Despite its name, the bacterium called Haemophilus influenzae type b or Hib does not cause the flu. It does, however, cause Hib disease, a serious health threat to children, especially under the age of 5. Fortunately, the Hib vaccine, available since 1992, provides safe and effective protection against that threat.

What Is Hib Disease?

Hib disease is an invasive bacterial infection that at one time was the most common cause of bacterial meningitis; invasive means that germs spread to parts of the body that are normally germ-free. Meningitis is an infection of the membrane that covers the brain and spinal cord. Bacterial meningitis is a serious infection that can cause fever, decline in cognitive ability, coma, and death. It kills from 3% to 6% of the children who have it. And even when children survive, many of them are left with serious nerve and brain damage that can range from blindness to paralysis to mental retardation.
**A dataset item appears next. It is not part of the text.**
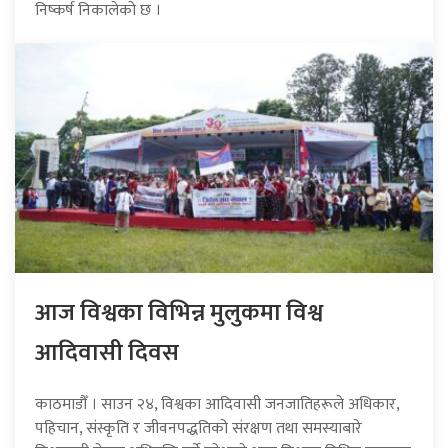
निष्कर्ष निकालेको छ ।
आज विश्वका विभिन्न मुलुकमा विश्व
आदिवासी दिवस
काठमाडौँ । साउन २४, विश्वका आदिवासी जनजातिहरूले अधिकार,
पहिचान, संस्कृति र जीवनपद्धतिको संरक्षण तथा समस्याबारे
In addition to meningitis, Hib can cause pneumonia; epiglottitis, which is an infection in the throat that can cause breathing difficulties; blood infection; bone infection; and joint infection leading to arthritis.
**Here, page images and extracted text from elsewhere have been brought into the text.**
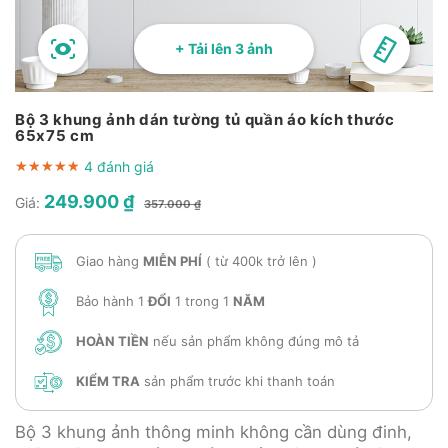
+ Tải lên 3 ảnh
Bộ 3 khung ảnh dán tường tủ quần áo kích thước
65x75 cm
4 đánh giá
★★★★★
★★★★★
★★★★★
249.900 ₫
Giá:
357.000 ₫
Giao hàng
MIỄN PHÍ
( từ 400k trở lên )
Bảo hành 1
ĐỔI
1 trong 1
NĂM
HOÀN TIỀN
nếu sản phẩm không đúng mô tả
KIỂM TRA
sản phẩm trước khi thanh toán
Bộ 3 khung ảnh thông minh không cần dùng đinh,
The Hib germ is spread in droplets that come from sneezing or coughing. Before use of the vaccine, there were about 20,000 cases of Hib disease each year in children under 5 -- 12,000 of which were meningitis -- and about 1,000 deaths per year.

Can the Hib Vaccine Cause Hib Disease?

The Hib bacterium has a coating; the Hib vaccine is made from this coating, which, when bonded with a protein, can cause the body’s defenses to build up immunity to Hib. Since the whole bacterium isn’t used, it cannot cause Hib infection and so cannot cause Hib disease.

Is the Hib Vaccine Safe and Can It Be Given With Other Vaccines?

The vaccine is safe. The most common side effects include soreness, swelling, or redness at the site of the injection. There are no serious side effects, and severe allergic reactions are rare.

It is safe to give the vaccine with other vaccines or in a combination vaccine. The Hib vaccine is generally given as part of a child’s regular vaccination routine.

Who Should Get the Vaccine?

The CDC recommends that the vaccine be given to children under the age of 5. Ideally, the first dose should be given at the age of 2 months.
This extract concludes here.